Your objective:
Exclude the pictures and reproduce the remaining data exactly as written.

Page images and extracted text:
#####

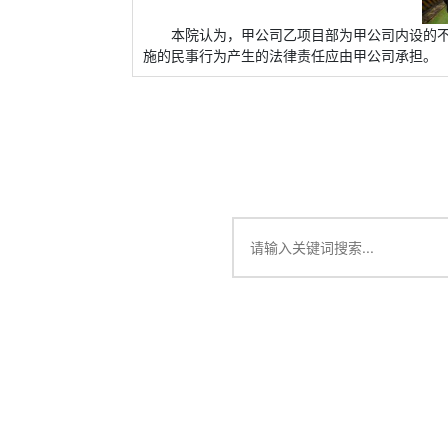
本院认为，甲公司乙项目部为甲公司内设的
施的民事行为产生的法律责任应由甲公司承担。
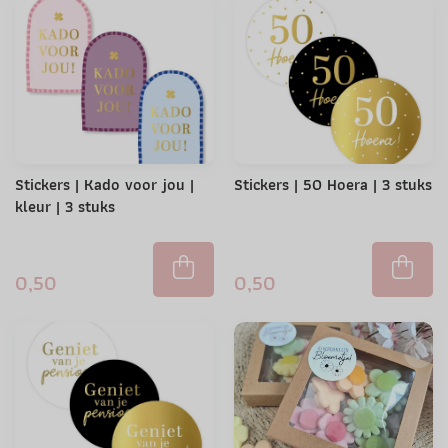
Stickers | Kado voor jou |
Stickers | 50 Hoera | 3 stuks
kleur | 3 stuks
0,50
0,50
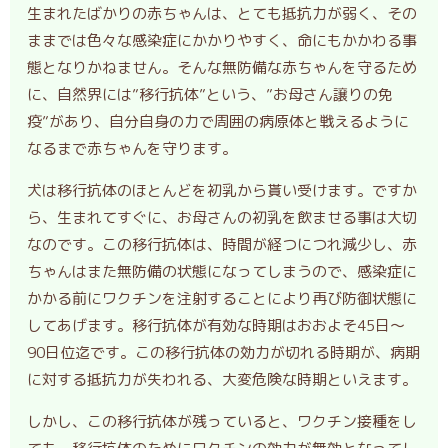
生まれたばかりの赤ちゃんは、とても抵抗力が弱く、その
ままでは色々な感染症にかかりやすく、命にもかかわる事
態となりかねません。そんな無防備な赤ちゃんを守るため
に、自然界には”移行抗体”という、”お母さん譲りの免
疫”があり、自分自身の力で周囲の病原体と戦えるように
なるまで赤ちゃんを守ります。
犬は移行抗体のほとんどを初乳から貰い受けます。ですか
ら、生まれてすぐに、お母さんの初乳を飲ませる事は大切
なのです。この移行抗体は、時間が経つにつれ減少し、赤
ちゃんはまた無防備の状態になってしまうので、感染症に
かかる前にワクチンを注射することにより再び防御状態に
してあげます。移行抗体が有効な時期はおおよそ45日～
90日位迄です。この移行抗体の効力が切れる時期が、病期
に対する抵抗力が失われる、大変危険な時期といえます。
しかし、この移行抗体が残っていると、ワクチン接種をし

#####

Solution:
本院认为，甲公司乙项目部为甲公司内设的
施的民事行为产生的法律责任应由甲公司承担。
Stickers | Kado voor jou |
Stickers | 50 Hoera | 3 stuks
kleur | 3 stuks
0,50
0,50
生まれたばかりの赤ちゃんは、とても抵抗力が弱く、その
ままでは色々な感染症にかかりやすく、命にもかかわる事
態となりかねません。そんな無防備な赤ちゃんを守るため
に、自然界には”移行抗体”という、”お母さん譲りの免
疫”があり、自分自身の力で周囲の病原体と戦えるように
なるまで赤ちゃんを守ります。
犬は移行抗体のほとんどを初乳から貰い受けます。ですか
ら、生まれてすぐに、お母さんの初乳を飲ませる事は大切
なのです。この移行抗体は、時間が経つにつれ減少し、赤
ちゃんはまた無防備の状態になってしまうので、感染症に
かかる前にワクチンを注射することにより再び防御状態に
してあげます。移行抗体が有効な時期はおおよそ45日～
90日位迄です。この移行抗体の効力が切れる時期が、病期
に対する抵抗力が失われる、大変危険な時期といえます。
しかし、この移行抗体が残っていると、ワクチン接種をし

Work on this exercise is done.